Molecular dynamics simulation of the structural, elastic, and thermal properties of pyrochlores

We present a comprehensive simulation study of the effect of composition on the structural, elastic and thermal properties of 25 different compounds from the pyrochlore family. We joined a repulsive potential to an existing interatomic potential to enable molecular dynamics simulations of conditions away from equilibrium. We systematically varied the chemistry of the pyrochlore by substituting different cations in the A and B sites of the A(2)B(2)O(7) formula unit.
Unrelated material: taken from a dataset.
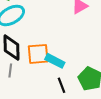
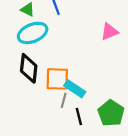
gray line: (10, 71) -> (64, 100), moved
The A cations varied from Lu3+ to La3+, and the B cations from Ti4+ to Ce4+. The lattice parameter increased steadily with increasing the radius of A or B cations, but the bulk modulus showed a decreasing trend with increasing cation radius. However, the specific heat capacity and thermal expansion coefficient remained almost unchanged with increasing the radii of A and B cations. It is of interest to note that Ce on the B site significantly reduces the specific heat capacity and thermal expansion coefficient, which could have implications for annealing of radiation damage in cerate pyrochlores. The present results are consistent with the experimental measurements, which suggests that these potentials are appropriate for studying the problem of interest, namely simulation of dynamical processes, radiation damage, and defect migration in pyrochlores.